The third in a series of posts on the new mortgage servicing rules.
Among the numerous changes to mortgage servicing scheduled to take effect in January 2014, there are several amendments to Regulation X (RESPA) including the new Force-Placed Insurance Rule.
Force-placed Insurance basically limits servicers from charging a borrower for force-placed insurance coverage unless they have met certain requirements. These requirement include:
- The servicer must have a reasonable basis to believe the borrower has failed to maintain hazard insurance; and
- The servicer must provide reminder notices
There are two notices that the servicer must provide at specific times. At least 45 days before charging for force-placed insurance, the servicer must send a notice to the borrower. The second notice would be required no earlier than 30 days after the first notice. In other words, 15 days before force-placed insurance is placed, the borrower must get the second notice.

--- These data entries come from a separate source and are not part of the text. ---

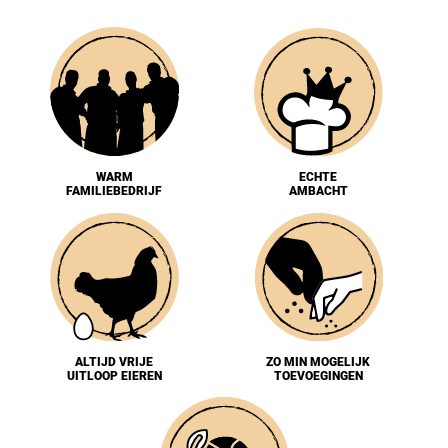
WARM
ECHTE
FAMILIEBEDRIJF
AMBACHT
ALTIJD VRIJE
ZO MIN MOGELIJK
UITLOOP EIEREN
TOEVOEGINGEN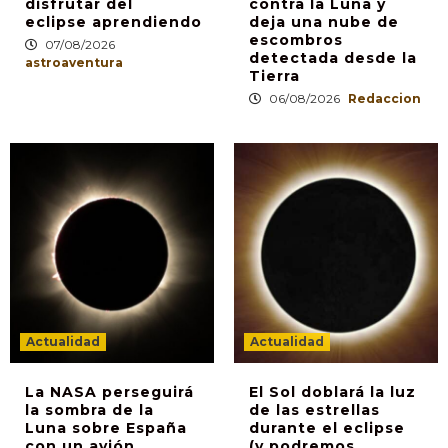
disfrutar del
contra la Luna y
eclipse aprendiendo
deja una nube de
escombros
07/08/2026
detectada desde la
astroaventura
Tierra
06/08/2026
Redaccion
Actualidad
Actualidad
La NASA perseguirá
El Sol doblará la luz
la sombra de la
de las estrellas
Luna sobre España
durante el eclipse
con un avión
(y podremos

The servicer is only required to send out two notices. However, there are four examples of such notices in the Appendix MS-3 to part 1024—Model Forced-placed Insurance Notice Forms. The sample forms are each slightly different, but each form is in letter format.
While the notices are the primary focus of the new regulation, the Rule has additional requirements:
- The servicer must cancel force-laced insurance within 15 days of receiving evidence that the consumer has required hazard insurance in place.

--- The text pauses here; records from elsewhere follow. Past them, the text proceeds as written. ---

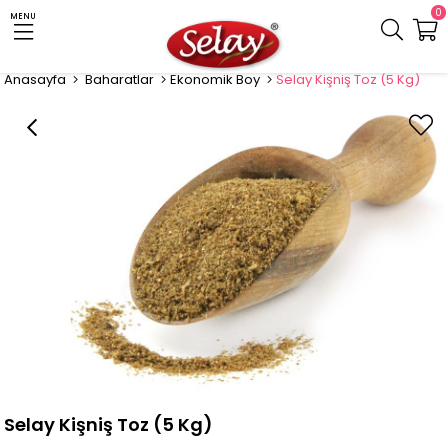
0
MENU
Anasayfa
Baharatlar
Ekonomik Boy
Selay Kişniş Toz (5 Kg)
Selay Kişniş Toz (5 Kg)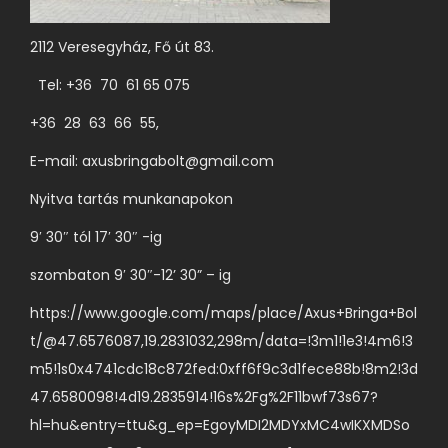
á
k
b
d
l
i
v
2112 Veresegyház, Fő út 83.
a
t
a
l
Tel: +36 70 61 65 075
o
r
o
z
+36 28 63 66 55,
i
n
a
á
v
E-mail:
axusbringabolt@gmail.com
t
c
á
Nyitva tartás munkanapokon
o
i
l
k
9′ 30″ tól 17′ 30″ -ig
ó
a
a
j
s
szombaton 9′ 30″-12’ 30” – ig
t
a
z
e
https://www.google.com/maps/place/Axus+Bringa+Bol
v
t
r
t/@47.6576087,19.2831032,298m/data=!3m1!1e3!4m6!3
a
h
m
m5!1s0x4741cdc18c872fed:0xff6f9c3d1fece88b!8m2!3d
n
a
é
47.6580098!4d19.2835914!16s%2Fg%2F11bwf73s67?
.
t
k
hl=hu&entry=ttu&g_ep=EgoyMDI2MDYxMC4wIKXMDSo
A
ó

- The servicer must refund to the consumer any fees or charges for periods of overlapping coverage.
- Force-placed insurance charges imposed by a servicer on a borrower, beyond those subject to state regulation as insurance charges, must be bona fide and reasonable.
The CFPB does allow for back charges. “You may charge a consumer for insurance coverage that was in place before the notices were sent if you do not receive evidence that the consumer had in place, continuously, required hazard insurance during these periods, but you may not impose that charge until after the notices have been sent and the notice periods specified in the rule have elapsed.”

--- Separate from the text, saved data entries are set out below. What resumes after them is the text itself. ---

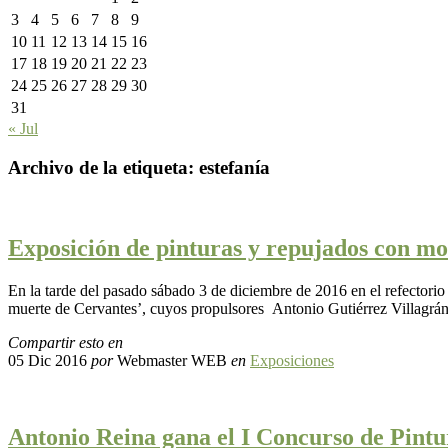
3
4
5
6
7
8
9
10
11
12
13
14
15
16
17
18
19
20
21
22
23
24
25
26
27
28
29
30
31
« Jul
Archivo de la etiqueta:
estefanía
Exposición de pinturas y repujados con mo
En la tarde del pasado sábado 3 de diciembre de 2016 en el refectorio
muerte de Cervantes’, cuyos propulsores Antonio Gutiérrez Villagrá
Compartir esto en
05 Dic 2016
por
Webmaster WEB
en
Exposiciones
Antonio Reina gana el I Concurso de Pintur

This Rule does not apply to Flood insurance required because the consumer’s property is in a special hazard flood zone. In these cases, the Flood Disaster Protection Act of 1973 (FDPA) rules covering force-placed flood insurance takes precedence. Also, these rules do not apply when hazard insurance the consumer obtains and that the servicer renew using escrow funds per the escrow account provisions in §1024.17(k)(5).
There is also a limited small-servicer exception. A small servicer may purchase force-placed insurance for a consumer with an escrow account whose mortgage loan is more than 30 day overdue assuming the cost to the consumer is less than the amount that the small servicer would need to disburse from the consumers escrow account to pay the consumers hazard insurance premium.